Yahya İNCİK /Ş.urfa Güncesi... 2010
YORUMLAR
Öncelikle özür diliyorum bu değerli paylaşımınıza geciktiğim için.Kafamda bir soru oluştu istemeden konumuzla alakalı değil, sadece sizin en az roman ve öyküye olduğu kadar yetkin olduğunuzu ve ortak kapsam alanımız içine girdiği için sorma gereği duydum hem de her ne kadar , edebiyatın farklı iki yazın dalı olmasına rağmen tıpkı şiirde de kompozisyon mantığını savunanların olduğunu bildiğimden ve yine şiirde de tıpkı yazınızda bahsettiğiniz anlatıcı farklılıklarının olduğunu bildiğimden fikrinizi öğrenmek son derece önemli soracağım şu hususta ; şimdi efendim dedik ki komposizyon mantığı, anlatıcı mantığı ortak bir payda oluşturuyor ise... ben de şiirlerimde genelde " sen " dilini çok kullanılırım.Benciyi çok çok nadir de olsa kullanırım.Evrenselliğe hem de kapsama alanının genişliğine daha yatkın bulurum bu anlatımı.Ben dilinde sanki çok çok öznel bir dil yaklaşım vardır gibi gelir.Sanki özel bir mektup yazılma kastı taşınıyorda şiirin vasıfları kullanılıyor bu mektupta gibi gelir.Geriye yaptığınız kategorilere göre " sen " ve "o" kalıyor.

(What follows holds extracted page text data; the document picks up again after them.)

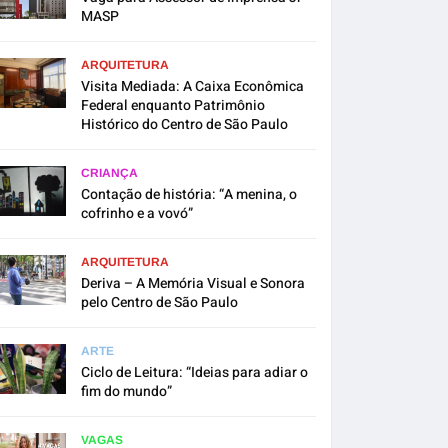
MASP
ARQUITETURA
Visita Mediada: A Caixa Econômica
Federal enquanto Patrimônio
Histórico do Centro de São Paulo
CRIANÇA
Contação de história: “A menina, o
cofrinho e a vovó”
ARQUITETURA
Deriva – A Memória Visual e Sonora
pelo Centro de São Paulo
ARTE
Ciclo de Leitura: “Ideias para adiar o
fim do mundo”
VAGAS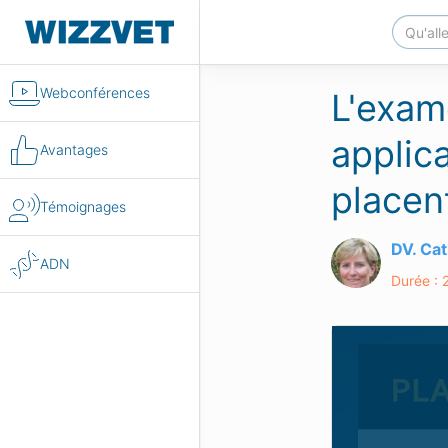
Webconférences
L'exam
applic
Avantages
placen
Témoignages
DV. Ca
ADN
Durée : 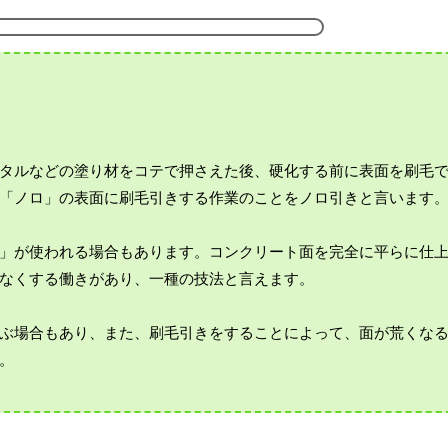
タルなどの塗り材をコテで押さえた後、硬化する前に表面を刷毛
「ノロ」の表面に刷毛引きする作業のことをノロ引きと言います
」が使われる場合もあります。コンクリート面を完全に平らに仕
なくする働きがあり、一種の技法と言えます。
ぶ場合もあり、また、刷毛引きをすることによって、面が荒くな
。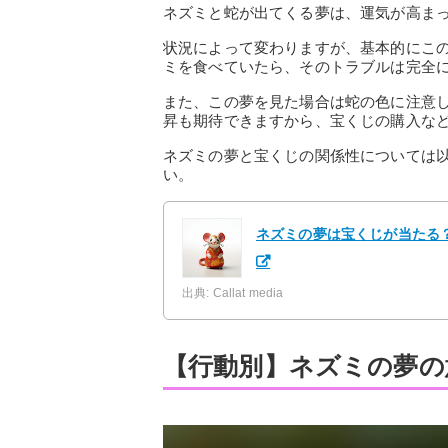
ネズミと蛇が出てくる夢は、運気が高ま
状況によって変わりますが、基本的にこ
ミを食べていたら、そのトラブルは完全
また、この夢を見た場合は蛇の色に注意
昇も期待できますから、宝くじの購入な
ネズミの夢と宝くじの関係性については
い。
ネズミの夢は宝くじが当たる
出典: Callat media
【行動別】ネズミの夢の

Hoş " biz " dilinide kullanan ünlü şairlerimiz de var.Bu anlamda anlatıcı açısından ayrıldığını söyleyebiliriz.Ama nihayetinde anlatıcının varlığını kabul etmek her iki yazın türünde de onun sıfanın ne olduğunu ikincil plana düşürüyor farkındalık açısından.
Şimdi efendim asıl sorum ; anlatıcının " sen " dilini kullanmasını tavsiye edilmeyen bir seçim olarak aktardığınızdan bahisle ; şiirde de " sen " dili aynı etkiye sahip midir acaba diye kafama takıldı.Eğer öyleyse ciddi anlamda bir yanlışın içindeyim demektir.Hoş her ne kadar sen dilini kullanıyor olsam da bu " sen " anlatılan kişilere göre " o " niteliğinde oluyor :) savunma mekanızması nasıl hızlı işliyor :))
Bu konudaki fikrinizi öğrenmek isterim hocam.Cidden şiirde de roman, hikaye ve öyküde olduğu gibi " sen" dili sakıncalı ve itici bir kuvvete haiz midir ?
Bunun yanında, her zaman ki gibi yararlı bulduğum bu değerli yazınız için teşekkürü de ayrıca borç biliyorum.Hakkınızı helal edin.Selam ve hürmetlerimle.
Yahya İncik
Şükran AY
Ben dili konusunda hem fikir oluşumuz çok sevindirdi hocam.Tekrar teşekkür ederim.Selam ve hürmetlerimle.